Aujourd'hui, ils ont également intégré l'activité Retrofit dans leur gamme. Il était logique de combiner leur expertise en matière de rénovation et d'innovation dans le domaine de l'hydrogène.
Avez-vous une petite anecdote à raconter sur l'histoire de Safra ?
Notre premier hydrogène Businova n'a été conçu que par une dizaine de personnes ! C'est le point de départ de la grande histoire que nous écrivons aujourd'hui.
Quelle est votre plus grande victoire ?
Aujourd'hui, il y a environ 20 000 bus qui circulent en France. Parmi eux, 35 roulent à l'hydrogène, dont 23 de Safra. Une grande fierté !
Peter Parker est devenu Spiderman à cause d'une morsure d'araignée radioactive. Qu'est-ce qui vous a amené à vous intéresser à l'hydrogène ?
Tout au long de ma carrière, je me suis rendu compte que la façon dont les véhicules à hydrogène sont fabriqués et vendus doit être revue pour réduire leur coût de possession. Un véhicule à hydrogène coûte plus cher à l'achat qu'un véhicule diesel, mais à long terme, on peut jouer sur les éléments techniques ou les méthodes d'exploitation pour réduire les coûts globaux.
C'est ainsi que j'ai basculé du côté de la fabrication.
Et puis, j'ai eu un coup de cœur pour l'histoire de Safra, une entreprise française à taille humaine avec une forte volonté de dynamiser nos territoires. Nous sommes d'ailleurs le seul acteur 100% français puisque nous réalisons les études, la conception et la construction en France (nous utilisons même une pile à combustible française).
Enfin, je travaille avec des passionnés de tous âges et de toutes expériences, ce qui est très stimulant !
Batman a son Joker, Peter Pan a le Capitaine Crochet... contre quoi se bat-on au quotidien ?
Lorsque l'on se lance dans l'hydrogène, on est souvent confronté à de nombreux obstacles, qu'ils soient financiers ou réglementaires, par exemple, mais aussi à des mentalités encore sceptiques à l'égard de ce vecteur énergétique. C'est un combat quotidien pour avancer, pas à pas.
Je me bats aussi contre un environnement industriel vieillissant, très routinier, et plein de règles historiques.
Avec Safra et d'une manière générale tous les acteurs de l'hydrogène, nous essayons de bousculer les choses ! C'est ce qui nous anime !
L'hydrogène est-il l'avenir ?
L'hydrogène doit faire partie d'un mix et être combiné à d'autres formes de mobilité, comme l'électrique par exemple. L'hydrogène ne résoudra pas tous les problèmes, mais c'est une clé essentielle de la transition écologique, oui.

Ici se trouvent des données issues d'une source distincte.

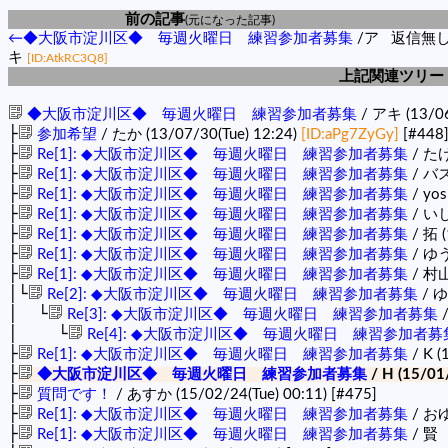
前の記事
(元になった記事)
←◆大阪市淀川区◆ 毎週火曜日 練習参加者募集
/ア
返信無
キ
[ID:AtkRC3Q8]
上記関連ツリー
◆大阪市淀川区◆ 毎週火曜日 練習参加者募集
/ アキ (13/06
├
参加希望
/ たか (13/07/30(Tue) 12:24)
[ID:aPg7ZyGy]
[#448
├
Re[1]: ◆大阪市淀川区◆ 毎週火曜日 練習参加者募集
/ たけ
├
Re[1]: ◆大阪市淀川区◆ 毎週火曜日 練習参加者募集
/ バス
├
Re[1]: ◆大阪市淀川区◆ 毎週火曜日 練習参加者募集
/ yos
├
Re[1]: ◆大阪市淀川区◆ 毎週火曜日 練習参加者募集
/ いし 
├
Re[1]: ◆大阪市淀川区◆ 毎週火曜日 練習参加者募集
/ 拓 (
├
Re[1]: ◆大阪市淀川区◆ 毎週火曜日 練習参加者募集
/ ゆう
├
Re[1]: ◆大阪市淀川区◆ 毎週火曜日 練習参加者募集
/ 村山
│└
Re[2]: ◆大阪市淀川区◆ 毎週火曜日 練習参加者募集
/ ゆ
│ └
Re[3]: ◆大阪市淀川区◆ 毎週火曜日 練習参加者募集
/
│ └
Re[4]: ◆大阪市淀川区◆ 毎週火曜日 練習参加者募
├
Re[1]: ◆大阪市淀川区◆ 毎週火曜日 練習参加者募集
/ K (
├
◆大阪市淀川区◆ 毎週火曜日 練習参加者募集
/ H (15/01
├
質問です！
/ あすか (15/02/24(Tue) 00:11)
[#475]
├
Re[1]: ◆大阪市淀川区◆ 毎週火曜日 練習参加者募集
/ おゆ
├
Re[1]: ◆大阪市淀川区◆ 毎週火曜日 練習参加者募集
/ 賢 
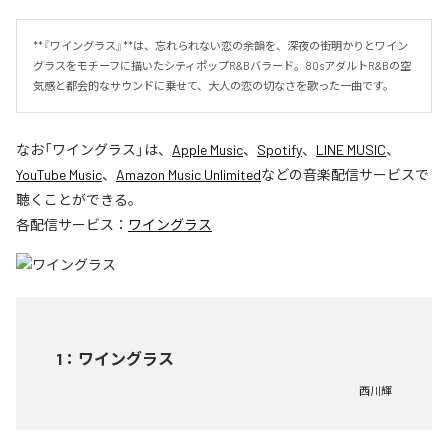
**『ワイングラス』**は、忘れられない恋の余韻を、深夜の街明かりとワイン
グラスをモチーフに描いたシティポップR&Bバラード。80sアダルトR&Bの空
気感と都会的なサウンドに乗せて、大人の恋の切なさを歌った一曲です。
なお「
ワイングラス
」は、
Apple Music
、
Spotify
、
LINE MUSIC
、
YouTube Music
、
Amazon Music Unlimited
などの音楽配信サービスで
聴くことができる。
各配信サービス：
ワイングラス
1
：
ワイングラス
西川輝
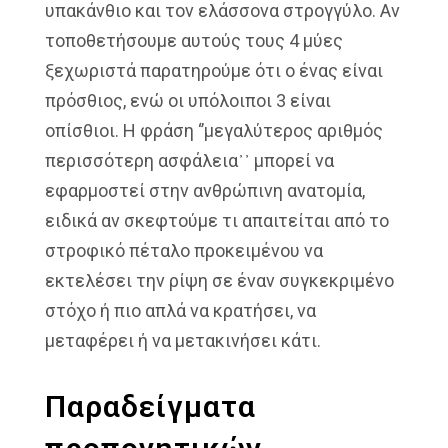
υπακάνθιο και τον ελάσσονα στρογγύλο. Αν
τοποθετήσουμε αυτούς τους 4 μύες
ξεχωριστά παρατηρούμε ότι ο ένας είναι
πρόσθιος, ενώ οι υπόλοιποι 3 είναι
οπίσθιοι. Η φράση ‘’μεγαλύτερος αριθμός
περισσότερη ασφάλεια᾽᾽ μπορεί να
εφαρμοστεί στην ανθρώπινη ανατομία,
ειδικά αν σκεφτούμε τι απαιτείται από το
στροφικό πέταλο προκειμένου να
εκτελέσει την ρίψη σε έναν συγκεκριμένο
στόχο ή πιο απλά να κρατήσει, να
μεταφέρει ή να μετακινήσει κάτι.
Παραδείγματα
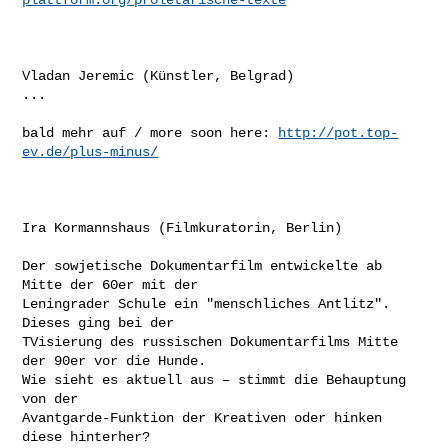
Vladan Jeremic (Künstler, Belgrad)

...

bald mehr auf / more soon here: 
http://pot.top-
ev.de/plus-minus/
Ira Kormannshaus (Filmkuratorin, Berlin)

Der sowjetische Dokumentarfilm entwickelte ab 
Mitte der 60er mit der

Leningrader Schule ein "menschliches Antlitz". 
Dieses ging bei der

TVisierung des russischen Dokumentarfilms Mitte 
der 90er vor die Hunde.

Wie sieht es aktuell aus – stimmt die Behauptung 
von der

Avantgarde-Funktion der Kreativen oder hinken 
diese hinterher?
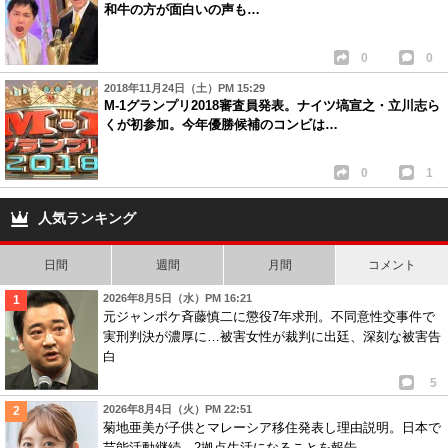
和牛の方が面白いの声も…
0
0
2018年11月24日（土）PM 15:29
M-1グランプリ2018審査員発表。ナイツ塙宣之・立川志ら
くが初参加。今年優勝候補のコンビは…
0
1
人気ランキング
日間
週間
月間
コメント
2026年8月5日（水）PM 16:21
元ジャンポケ斉藤慎二に懲役7年求刑。不同意性交事件で
実刑判決が濃厚に…被害女性が裁判に出廷、深刻な被害告
白
5
2026年8月4日（火）PM 22:51
菊地亜美が子供とマレーシア移住発表し理由説明。日本で
芸能活動継続、2拠点生活になることを報告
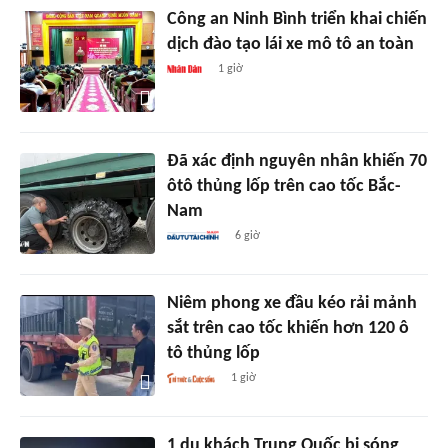
Công an Ninh Bình triển khai chiến
dịch đào tạo lái xe mô tô an toàn
1 giờ
Đã xác định nguyên nhân khiến 70
ôtô thủng lốp trên cao tốc Bắc-
Nam
6 giờ
Niêm phong xe đầu kéo rải mảnh
sắt trên cao tốc khiến hơn 120 ô
tô thủng lốp
1 giờ
1 du khách Trung Quốc bị sóng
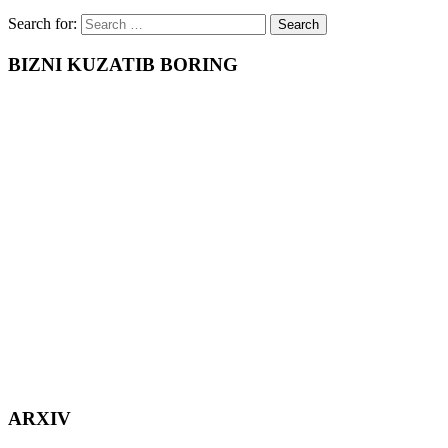
Search for:
BIZNI KUZATIB BORING
ARXIV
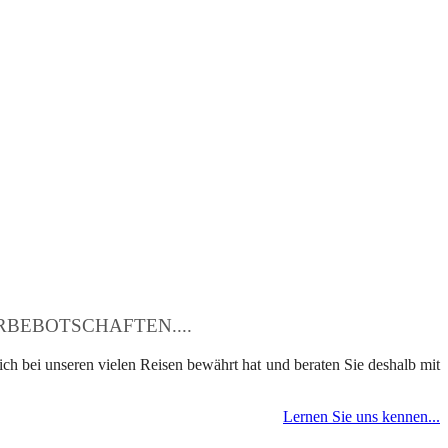
BEBOTSCHAFTEN....
ch bei unseren vielen Reisen bewährt hat und beraten Sie deshalb mit
Lernen Sie uns kennen...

Quand je vois la vitesse à laquelle nous avançons chaque jour à Safra, j'ai bon espoir que nous laisserons un bel héritage de ce que nous construisons dans 50 ans. Nous avons déjà posé les fondations et les contours du puzzle, il ne nous reste plus qu'à placer les pièces au milieu.
Selon vous, pourquoi l'hydrogène est-il si actuel ?
Je pense que l'hydrogène contribue à relever les grands défis de notre époque :
- La crise écologique, si l'hydrogène produit est 100% vert
- Le développement économique territorial (nous aurons bientôt 300 salariés à Safra)
- Enjeux géopolitiques : l'hydrogène permet à la France de tendre vers l'indépendance énergétique
- Enjeux sociétaux : l'hydrogène permet de réduire les maladies liées à la pollution de l'air
Avez-vous deux conseils à donner à ceux qui envisagent de passer à l'hydrogène ?
Mon premier conseil est d'évaluer si l'hydrogène est vraiment la bonne solution pour votre problème. Par exemple, dans le domaine du transport de passagers, il pourrait s'agir de la solution idéale si l'on souhaite transporter davantage de personnes sur de plus longues distances.
Mon deuxième conseil est de penser en termes d'écosystème. Par exemple, si vous voulez passer à l'hydrogène et que vous savez que vos gammes de produits et de services vont s'élargir, profitez-en pour convertir d'autres véhicules à l'hydrogène. Il peut s'agir de véhicules utilitaires légers. Cela vous permet d'utiliser la station de production à des fins multiples.